ABSTRACT

In the 1960s and 1970s the issue of sacrifice was not only reintroduced into Western culture through action and performance art that radically questioned the traditional social and symbolic order. It was also put on the agenda by taking recourse to the oldest theatrical form that deals with sacrifice and which is the oldest form of choric theatre as well, to which Reinhardt took recourse when creating his new people’s theatre: ancient Greek tragedy. Since Nietzsche’s The Birth of Tragedy, the relationship between tragedy and sacrifice and, particularly, Dionysus’ dismemberment, is at the heart of any discussion on the relationship between theatre and ritual. In the 1970s, performances of Greek tragedy experienced a veritable boom.
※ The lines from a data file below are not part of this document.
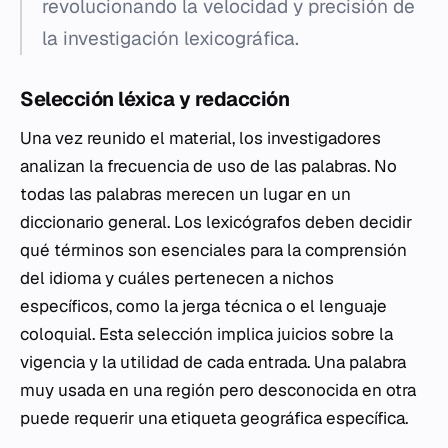
revolucionando la velocidad y precisión de
la investigación lexicográfica.
Selección léxica y redacción
Una vez reunido el material, los investigadores
analizan la frecuencia de uso de las palabras. No
todas las palabras merecen un lugar en un
diccionario general. Los lexicógrafos deben decidir
qué términos son esenciales para la comprensión
del idioma y cuáles pertenecen a nichos
específicos, como la jerga técnica o el lenguaje
coloquial. Esta selección implica juicios sobre la
vigencia y la utilidad de cada entrada. Una palabra
muy usada en una región pero desconocida en otra
puede requerir una etiqueta geográfica específica.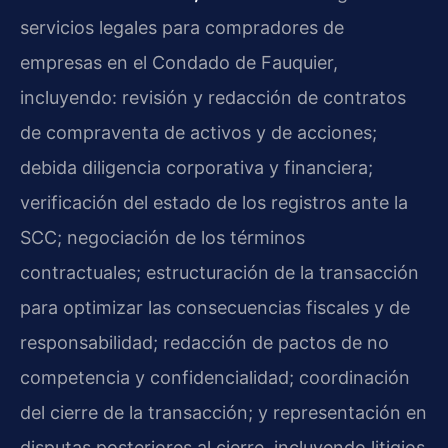
servicios legales para compradores de
empresas en el Condado de Fauquier,
incluyendo: revisión y redacción de contratos
de compraventa de activos y de acciones;
debida diligencia corporativa y financiera;
verificación del estado de los registros ante la
SCC; negociación de los términos
contractuales; estructuración de la transacción
para optimizar las consecuencias fiscales y de
responsabilidad; redacción de pactos de no
competencia y confidencialidad; coordinación
del cierre de la transacción; y representación en
disputas posteriores al cierre, incluyendo litigios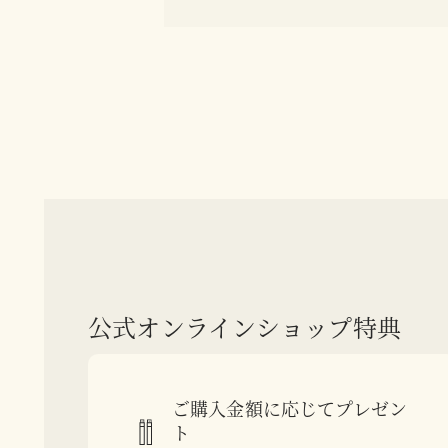
公式オンラインショップ特典
ご購入金額に応じてプレゼン
ト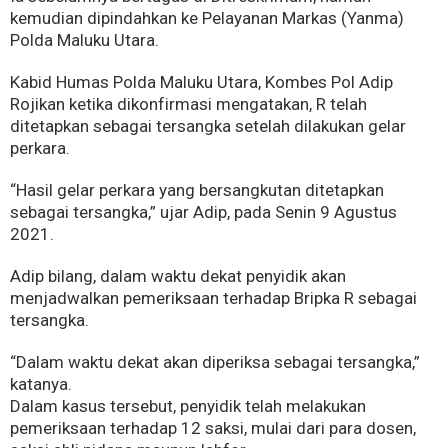
kemudian dipindahkan ke Pelayanan Markas (Yanma)
Polda Maluku Utara.
Kabid Humas Polda Maluku Utara, Kombes Pol Adip
Rojikan ketika dikonfirmasi mengatakan, R telah
ditetapkan sebagai tersangka setelah dilakukan gelar
perkara.
“Hasil gelar perkara yang bersangkutan ditetapkan
sebagai tersangka,” ujar Adip, pada Senin 9 Agustus
2021.
Adip bilang, dalam waktu dekat penyidik akan
menjadwalkan pemeriksaan terhadap Bripka R sebagai
tersangka.
“Dalam waktu dekat akan diperiksa sebagai tersangka,”
katanya.
Dalam kasus tersebut, penyidik telah melakukan
pemeriksaan terhadap 12 saksi, mulai dari para dosen,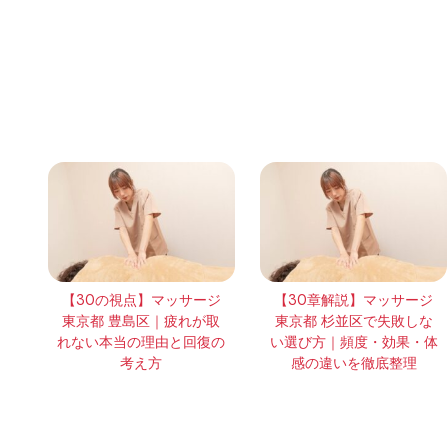
【30の視点】マッサージ
【30章解説】マッサージ
東京都 豊島区｜疲れが取
東京都 杉並区で失敗しな
れない本当の理由と回復の
い選び方｜頻度・効果・体
考え方
感の違いを徹底整理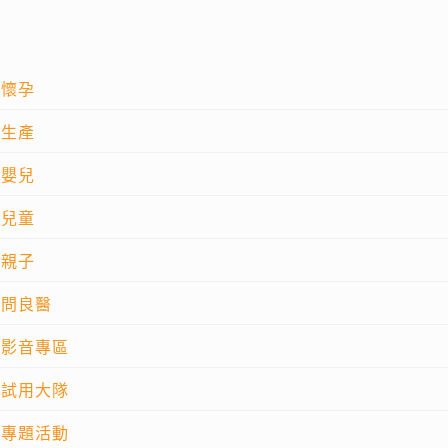
懷孕
生產
嬰兒
兒童
親子
問良醫
影音專區
試用大隊
專題活動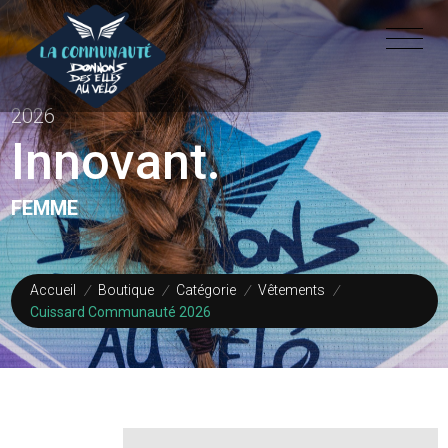
2026
Innovant.
FEMME
Accueil
/
Boutique
/
Catégorie
/
Vêtements
/
Cuissard Communauté 2026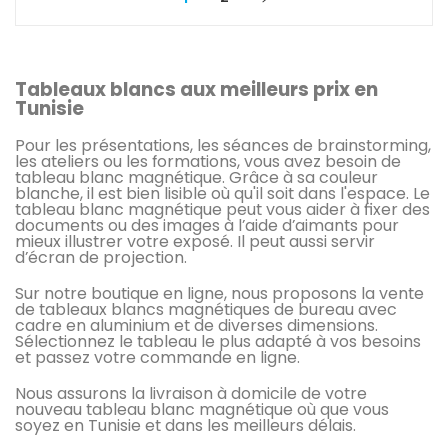
Tableaux blancs aux meilleurs prix en
Tunisie
Pour les présentations, les séances de brainstorming,
les ateliers ou les formations, vous avez besoin de
tableau blanc magnétique. Grâce à sa couleur
blanche, il est bien lisible où qu'il soit dans l'espace. Le
tableau blanc magnétique peut vous aider à fixer des
documents ou des images à l’aide d’aimants pour
mieux illustrer votre exposé. Il peut aussi servir
d’écran de projection.
Sur notre boutique en ligne, nous proposons la vente
de tableaux blancs magnétiques de bureau avec
cadre en aluminium et de diverses dimensions.
Sélectionnez le tableau le plus adapté à vos besoins
et passez votre commande en ligne.
Nous assurons la livraison à domicile de votre
nouveau tableau blanc magnétique où que vous
soyez en Tunisie et dans les meilleurs délais.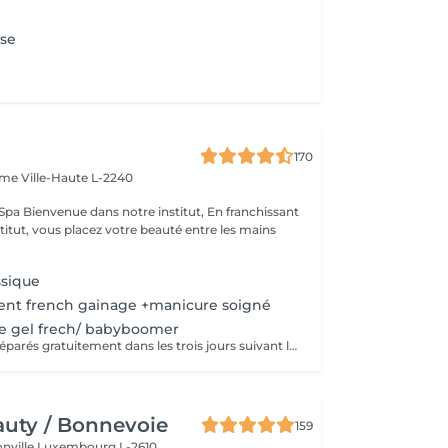
se
170
Dame
Ville-Haute L-2240
 franchissant
nstitut, vous placez votre beauté entre les mains
.
ssique
nt french gainage +manicure soigné
e gel frech/ babyboomer
Les ongles sont réparés gratuitement dans les trois jours suivant le service ! A partir du quatrième jour la prestation est payante.
uty / Bonnevoie
159
onville
Luxembourg L-2610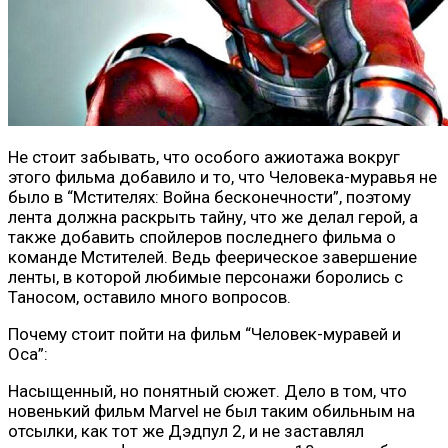
Не стоит забывать, что особого ажиотажа вокруг
этого фильма добавило и то, что Человека-муравья не
было в “Мстителях: Война бесконечности”, поэтому
лента должна раскрыть тайну, что же делал герой, а
также добавить спойлеров последнего фильма о
команде Мстителей. Ведь феерическое завершение
ленты, в которой любимые персонажи боролись с
Таносом, оставило много вопросов.
Почему стоит пойти на фильм “Человек-муравей и
Оса”:
Насыщенный, но понятный сюжет. Дело в том, что
новенький фильм Marvel не был таким обильным на
отсылки, как тот же Дэдпул 2, и не заставлял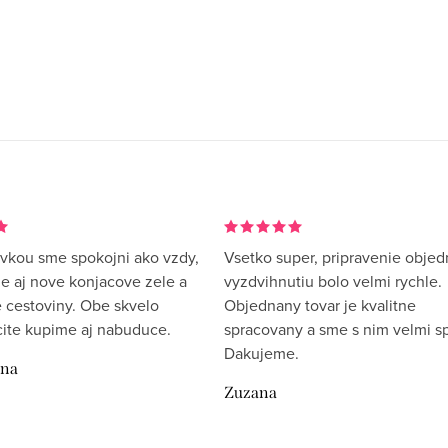
vkou sme spokojni ako vzdy,
Vsetko super, pripravenie objed
me aj nove konjacove zele a
vyzdvihnutiu bolo velmi rychle.
 cestoviny. Obe skvelo
Objednany tovar je kvalitne
rcite kupime aj nabuduce.
spracovany a sme s nim velmi sp
Dakujeme.
ina
Zuzana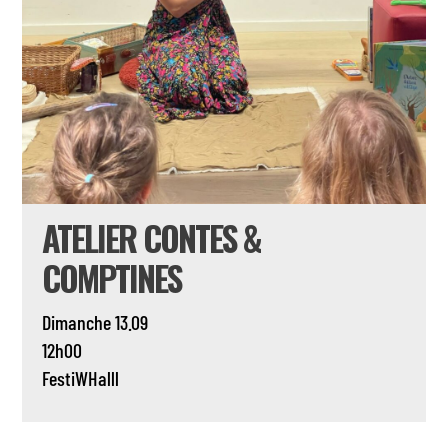
ATELIER CONTES &
COMPTINES
Dimanche 13.09
12h00
FestiWHalll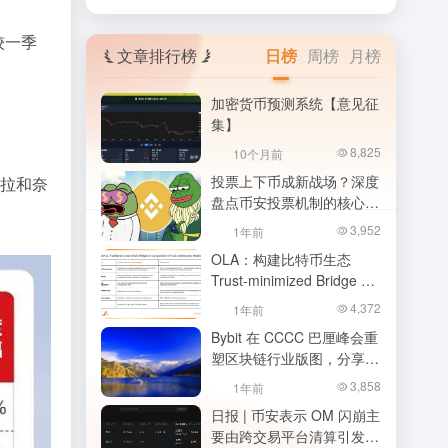
较一季
文章排行榜
日榜
周榜
月榜
加密货币预测系统【意见征
集】
8,825
10个月前
投票上下币成新战场？深度
拉和奈
盘点币安投票机制的核心争
议与社区建议
3,952
1年前
OLA：构建比特币生态
Trust-minimized Bridge 核
心基础设施
4,372
1年前
Bybit 在 CCCC 巴厘峰会重
塑区块链行业版图，分享大
胆愿景与未来路线图
3,858
1年前
日报 | 币安表示 OM 闪崩主
要由跨交易平台清算引发；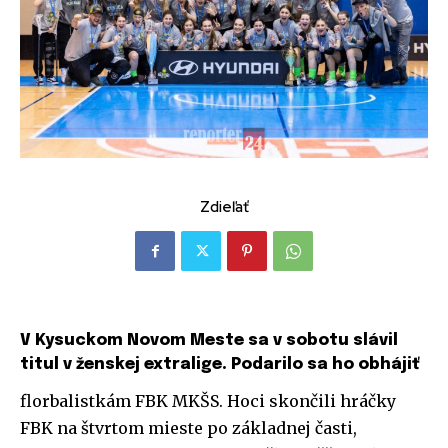
Zdieľať
V Kysuckom Novom Meste sa v sobotu slávil
titul v ženskej extralige. Podarilo sa ho obhájiť
florbalistkám FBK MKŠS. Hoci skončili hráčky
FBK na štvrtom mieste po základnej časti,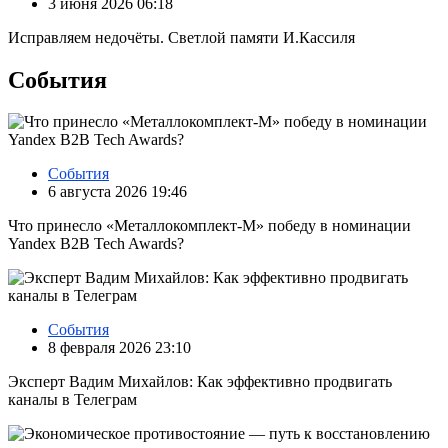
3 июня 2026 06:18
Исправляем недочёты. Светлой памяти И.Кассиля
События
События
6 августа 2026 19:46
Что принесло «Металлокомплект-М» победу в номинации
Yandex B2B Tech Awards?
События
8 февраля 2026 23:10
Эксперт Вадим Михайлов: Как эффективно продвигать
каналы в Телеграм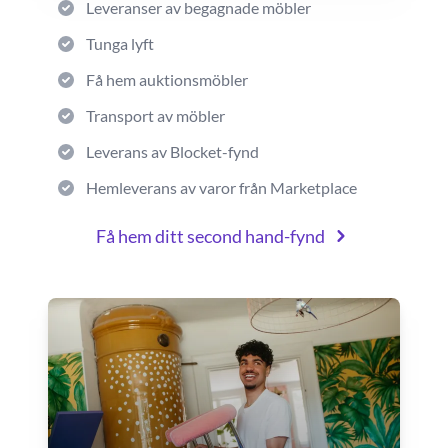
Leveranser av begagnade möbler
Tunga lyft
Få hem auktionsmöbler
Transport av möbler
Leverans av Blocket-fynd
Hemleverans av varor från Marketplace
Få hem ditt second hand-fynd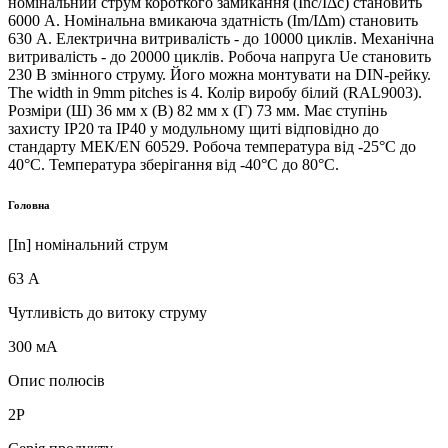
номінальний струм короткого замикання (Inc/IΔc) становить
6000 А. Номінальна вмикаюча здатність (Im/IΔm) становить
630 А. Електрична витривалість - до 10000 циклів. Механічна
витривалість - до 20000 циклів. Робоча напруга Ue становить
230 В змінного струму. Його можна монтувати на DIN-рейку.
The width in 9mm pitches is 4. Колір виробу білий (RAL9003).
Розміри (Ш) 36 мм х (В) 82 мм х (Г) 73 мм. Має ступінь
захисту IP20 та IP40 у модульному щиті відповідно до
стандарту МЕК/EN 60529. Робоча температура від -25°C до
40°C. Температура зберігання від -40°C до 80°C.
Головна
[In] номінальний струм
63 А
Чутливість до витоку струму
300 мА
Опис полюсів
2P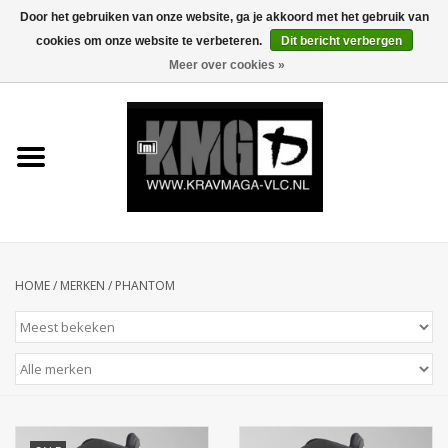
Door het gebruiken van onze website, ga je akkoord met het gebruik van
cookies om onze website te verbeteren.
Dit bericht verbergen
0 Artikelen - €0,00
Meer over cookies »
Home
Krav Maga Kleding
Protection
Trainingsmateriaal
HOME
/
MERKEN
/
PHANTOM
Accessoires
Kids Krav Maga
Sale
This not only included tragedies that already had a long performance history on modern European stages such as Oedipus Rex or Antigone, but also tragedies that had almost no performance record at all – for example, Euripides’ The Bacchae. Before the 1960s, this play had only been performed very rarely. At the beginning of the century, Gilbert Murray’s fascinating translation seemed to spur a performance history. In 1908, William Poel, famous for his Shakespeare productions, staged the play at London’s Court Theatre. However, no other performances followed. The Bacchae was performed twice in the Ancient Theatre of Syracuse in 1922 and in 1950 (this time starring Vittorio Gassman as Dionysus). The tragedy was never performed in an American professional theatre.